• _The data_
● ● ●
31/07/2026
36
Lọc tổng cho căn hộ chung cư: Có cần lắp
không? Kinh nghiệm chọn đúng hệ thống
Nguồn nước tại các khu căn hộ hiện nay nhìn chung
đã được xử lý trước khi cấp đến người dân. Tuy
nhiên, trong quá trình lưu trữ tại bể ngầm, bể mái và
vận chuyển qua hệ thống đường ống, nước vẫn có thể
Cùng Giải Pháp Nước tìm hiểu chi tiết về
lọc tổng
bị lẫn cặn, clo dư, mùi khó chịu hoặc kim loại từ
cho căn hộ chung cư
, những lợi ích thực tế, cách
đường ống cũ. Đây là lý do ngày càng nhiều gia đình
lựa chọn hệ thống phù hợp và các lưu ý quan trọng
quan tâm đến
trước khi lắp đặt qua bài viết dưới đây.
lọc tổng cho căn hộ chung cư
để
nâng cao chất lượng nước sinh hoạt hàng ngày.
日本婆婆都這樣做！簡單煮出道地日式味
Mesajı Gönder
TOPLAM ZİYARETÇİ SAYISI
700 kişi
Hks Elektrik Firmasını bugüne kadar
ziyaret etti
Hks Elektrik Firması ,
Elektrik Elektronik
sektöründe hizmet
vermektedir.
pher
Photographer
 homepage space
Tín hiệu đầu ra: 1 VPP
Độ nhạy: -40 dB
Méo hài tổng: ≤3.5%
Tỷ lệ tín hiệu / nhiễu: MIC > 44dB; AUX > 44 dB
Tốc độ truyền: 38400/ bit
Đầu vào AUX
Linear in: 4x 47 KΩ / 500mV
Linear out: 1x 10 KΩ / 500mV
● ● ●
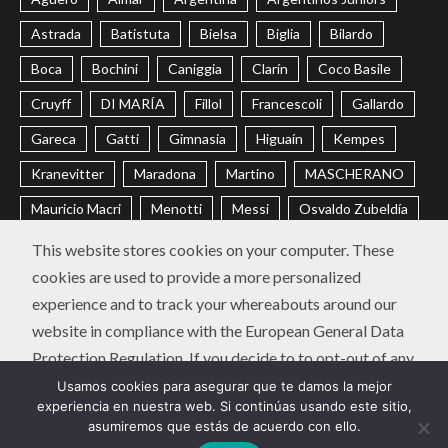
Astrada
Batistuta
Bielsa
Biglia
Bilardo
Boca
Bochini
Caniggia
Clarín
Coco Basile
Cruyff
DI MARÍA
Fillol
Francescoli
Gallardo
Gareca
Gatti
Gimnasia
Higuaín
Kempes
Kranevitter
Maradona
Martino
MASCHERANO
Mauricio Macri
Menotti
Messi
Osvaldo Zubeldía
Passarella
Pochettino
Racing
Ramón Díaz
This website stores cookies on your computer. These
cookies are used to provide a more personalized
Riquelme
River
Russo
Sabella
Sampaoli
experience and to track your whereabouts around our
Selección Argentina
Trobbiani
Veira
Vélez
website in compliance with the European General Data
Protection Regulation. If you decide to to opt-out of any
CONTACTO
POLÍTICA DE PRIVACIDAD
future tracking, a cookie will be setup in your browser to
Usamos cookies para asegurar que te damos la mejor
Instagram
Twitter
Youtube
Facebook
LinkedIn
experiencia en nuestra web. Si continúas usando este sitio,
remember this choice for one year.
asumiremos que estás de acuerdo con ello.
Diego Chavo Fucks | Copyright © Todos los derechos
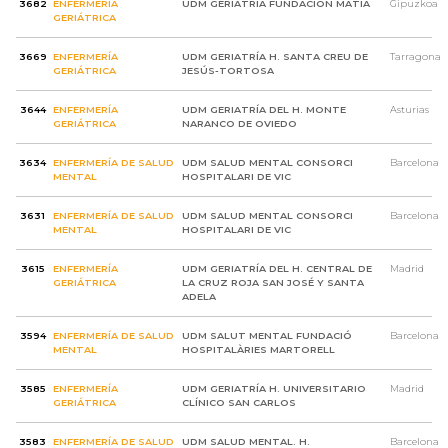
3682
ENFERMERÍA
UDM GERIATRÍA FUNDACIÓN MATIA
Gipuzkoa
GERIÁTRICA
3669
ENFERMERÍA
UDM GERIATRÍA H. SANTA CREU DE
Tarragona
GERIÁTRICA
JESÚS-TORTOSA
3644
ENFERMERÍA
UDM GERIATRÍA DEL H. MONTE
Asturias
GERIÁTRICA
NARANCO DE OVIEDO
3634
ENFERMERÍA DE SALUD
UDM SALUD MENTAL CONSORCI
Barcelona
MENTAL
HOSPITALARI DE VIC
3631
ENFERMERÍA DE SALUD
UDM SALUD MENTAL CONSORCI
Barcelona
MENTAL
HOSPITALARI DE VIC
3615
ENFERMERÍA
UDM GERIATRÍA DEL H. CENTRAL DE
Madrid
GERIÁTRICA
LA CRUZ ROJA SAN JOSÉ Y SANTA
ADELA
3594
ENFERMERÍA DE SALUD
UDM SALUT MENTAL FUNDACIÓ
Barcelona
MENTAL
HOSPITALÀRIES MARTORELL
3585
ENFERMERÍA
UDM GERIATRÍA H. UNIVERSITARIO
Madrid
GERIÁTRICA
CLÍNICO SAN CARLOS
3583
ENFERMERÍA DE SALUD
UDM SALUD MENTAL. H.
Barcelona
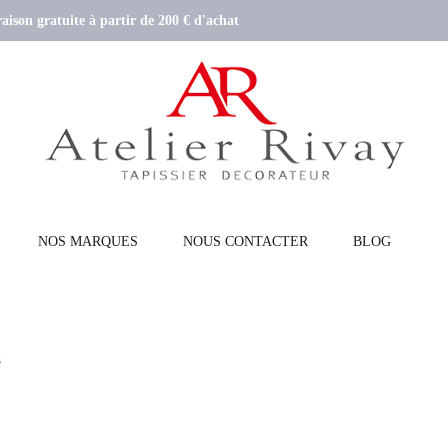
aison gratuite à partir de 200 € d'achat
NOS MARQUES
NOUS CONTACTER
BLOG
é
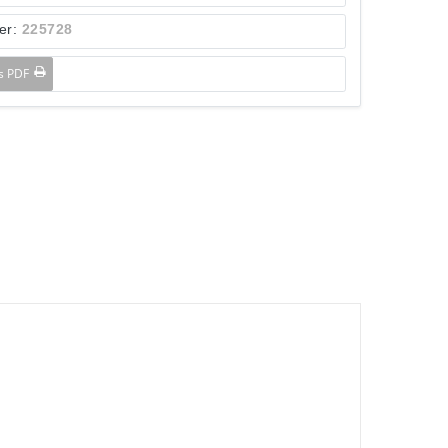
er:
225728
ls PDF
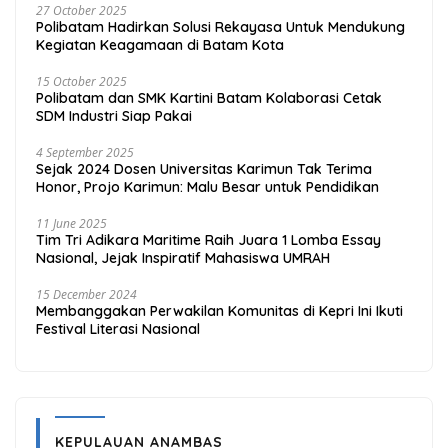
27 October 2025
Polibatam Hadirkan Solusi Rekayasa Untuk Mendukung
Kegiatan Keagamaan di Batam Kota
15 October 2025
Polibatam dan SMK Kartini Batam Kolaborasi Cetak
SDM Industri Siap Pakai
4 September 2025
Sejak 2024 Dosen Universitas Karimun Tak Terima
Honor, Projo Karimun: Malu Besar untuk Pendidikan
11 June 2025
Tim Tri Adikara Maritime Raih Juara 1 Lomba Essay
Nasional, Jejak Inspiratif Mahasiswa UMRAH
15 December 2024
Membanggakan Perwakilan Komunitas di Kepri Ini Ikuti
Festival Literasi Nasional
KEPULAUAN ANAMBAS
● ● ●
• _Task_
Could you reproduce, exactly, every line above from the line with "27 October 2025" to the line with "KEPULAUAN ANAMBAS", and no other line? Both ends count.

• _Exercise solution_
27 October 2025
Polibatam Hadirkan Solusi Rekayasa Untuk Mendukung
Kegiatan Keagamaan di Batam Kota
15 October 2025
Polibatam dan SMK Kartini Batam Kolaborasi Cetak
SDM Industri Siap Pakai
4 September 2025
Sejak 2024 Dosen Universitas Karimun Tak Terima
Honor, Projo Karimun: Malu Besar untuk Pendidikan
11 June 2025
Tim Tri Adikara Maritime Raih Juara 1 Lomba Essay
Nasional, Jejak Inspiratif Mahasiswa UMRAH
15 December 2024
Membanggakan Perwakilan Komunitas di Kepri Ini Ikuti
Festival Literasi Nasional
KEPULAUAN ANAMBAS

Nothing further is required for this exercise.